→ **How to complete this task**:
In your reply, reproduce the lines from the first one below to the line containing "varan efter samtal", inclusive, exactly as they stand.

Dataset entries:
§ §

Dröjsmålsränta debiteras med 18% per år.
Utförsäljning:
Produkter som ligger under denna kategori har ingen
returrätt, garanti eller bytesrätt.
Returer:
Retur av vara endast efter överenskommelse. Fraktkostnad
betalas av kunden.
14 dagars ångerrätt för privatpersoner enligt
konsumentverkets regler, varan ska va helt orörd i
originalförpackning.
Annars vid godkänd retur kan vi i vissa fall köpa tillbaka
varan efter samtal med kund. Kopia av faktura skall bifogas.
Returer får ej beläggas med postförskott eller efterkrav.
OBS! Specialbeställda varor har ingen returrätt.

§ §

→ **Answer to this task**:
Dröjsmålsränta debiteras med 18% per år.
Utförsäljning:
Produkter som ligger under denna kategori har ingen
returrätt, garanti eller bytesrätt.
Returer:
Retur av vara endast efter överenskommelse. Fraktkostnad
betalas av kunden.
14 dagars ångerrätt för privatpersoner enligt
konsumentverkets regler, varan ska va helt orörd i
originalförpackning.
Annars vid godkänd retur kan vi i vissa fall köpa tillbaka
varan efter samtal med kund. Kopia av faktura skall bifogas.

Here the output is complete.